** Opening Material shown block **

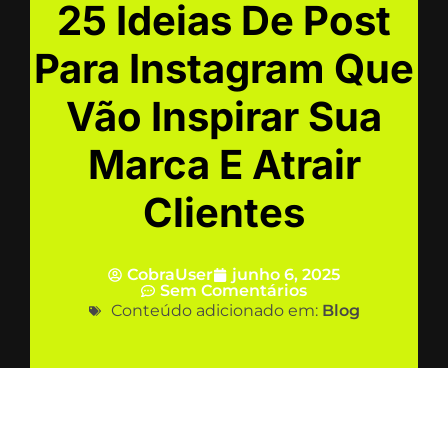
25 Ideias De Post
Para Instagram Que
Vão Inspirar Sua
Marca E Atrair
Clientes
CobraUser
junho 6, 2025
Sem Comentários
Conteúdo adicionado em:
Blog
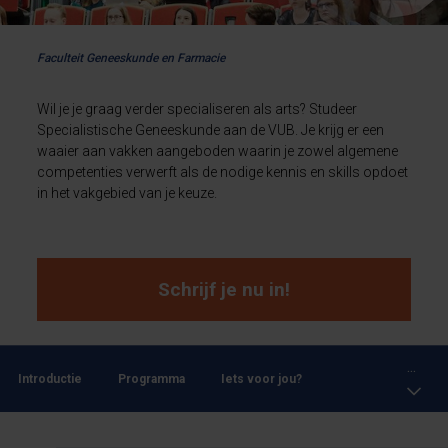
Faculteit Geneeskunde en Farmacie
Wil je je graag verder specialiseren als arts? Studeer
Specialistische Geneeskunde aan de VUB. Je krijg er een
waaier aan vakken aangeboden waarin je zowel algemene
competenties verwerft als de nodige kennis en skills opdoet
in het vakgebied van je keuze.
Schrijf je nu in!
...
Introductie
Programma
Iets voor jou?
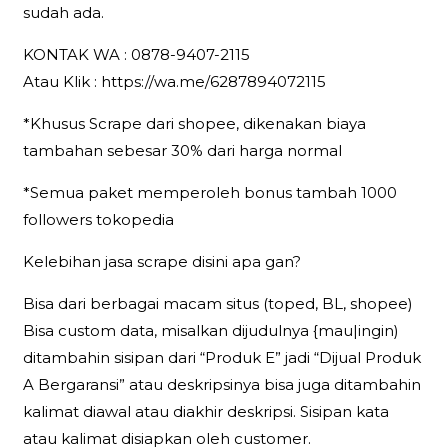
sudah ada.
KONTAK WA : 0878-9407-2115
Atau Klik : https://wa.me/6287894072115
*Khusus Scrape dari shopee, dikenakan biaya
tambahan sebesar 30% dari harga normal
*Semua paket memperoleh bonus tambah 1000
followers tokopedia
Kelebihan jasa scrape disini apa gan?
Bisa dari berbagai macam situs (toped, BL, shopee)
Bisa custom data, misalkan dijudulnya {mau|ingin)
ditambahin sisipan dari “Produk E” jadi “Dijual Produk
A Bergaransi” atau deskripsinya bisa juga ditambahin
kalimat diawal atau diakhir deskripsi. Sisipan kata
atau kalimat disiapkan oleh customer.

** Closing Material shown block **

* **Assignment**
What is needed is an exact copy of the lines from the one containing "ditambahin sisipan dari" to the end of the data; please add nothing else.

* **Result of the task**
ditambahin sisipan dari “Produk E” jadi “Dijual Produk
A Bergaransi” atau deskripsinya bisa juga ditambahin
kalimat diawal atau diakhir deskripsi. Sisipan kata
atau kalimat disiapkan oleh customer.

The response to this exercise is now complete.